Address all correspondence and requests for reprints to: Lisa K. Gilliam, University of Washington, 1959 N.E. Pacific Street, Box 357710, Seattle, Washington 98195. E-mail: lgilliam{at}u.washington.edu.

Context: Older studies have shown that high doses of norepinephrine infused into human subjects can inhibit insulin secretion. Similar inhibition during electrical stimulation of sympathetic nerves in animals raises the possibility that the suppression of insulin secretion seen in humans could reflect a physiological effect of sympathetic nerves on islet ß-cells. However, a direct test of the hypothesis that moderate and selective activation of these nerves is sufficient to inhibit insulin secretion in humans is lacking.

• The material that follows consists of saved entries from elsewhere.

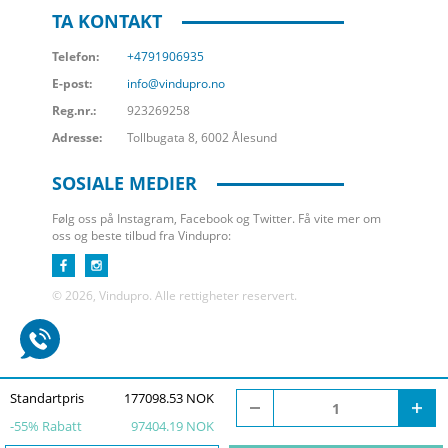
TA KONTAKT
Telefon:
+4791906935
E-post:
info@vindupro.no
Reg.nr.:
923269258
Adresse:
Tollbugata 8, 6002 Ålesund
SOSIALE MEDIER
Følg oss på Instagram, Facebook og Twitter. Få vite mer om
oss og beste tilbud fra Vindupro:
© 2026, Vindupro. Alle rettigheter reservert.
Standartpris
177098.53 NOK
-
55
% Rabatt
97404.19 NOK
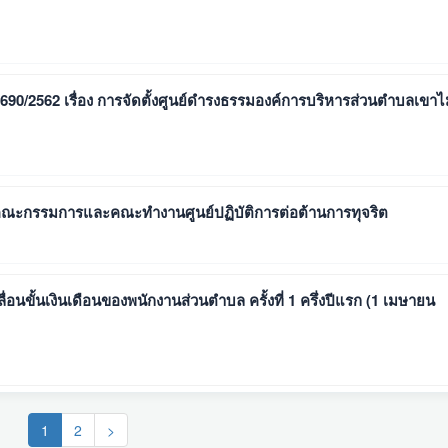
 690/2562 เรื่อง การจัดตั้งศูนย์ดํารงธรรมองค์การบริหารส่วนตําบลเขาไ
่งตั้งคณะกรรมการและคณะทำงานศูนย์ปฏิบัติการต่อต้านการทุจริต
เลื่อนขั้นเงินเดือนของพนักงานส่วนตำบล ครั้งที่ 1 ครึ่งปีแรก (1 เมษายน
(current)
1
2
>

Objective: We sought to test this hypothesis by releasing moderate amounts of endogenous norepinephrine selectively from the sympathetic nerves of normal human subjects by infusing them with low doses of the indirect sympathomimetic agent tyramine.

Methods: During a single study visit, 11 healthy subjects received iv injections of arginine either alone or in combination with a low-dose tyramine infusion. Physiological (blood pressure) and biochemical (insulin, glucose, and norepinephrine) parameters were measured.

Results: The acute insulin response to arginine was significantly reduced during tyramine compared with that seen in the absence of tyramine (P = 0.036).

Conclusions: These data suggest that moderate and selective activation of sympathetic nerves inhibits insulin release in humans.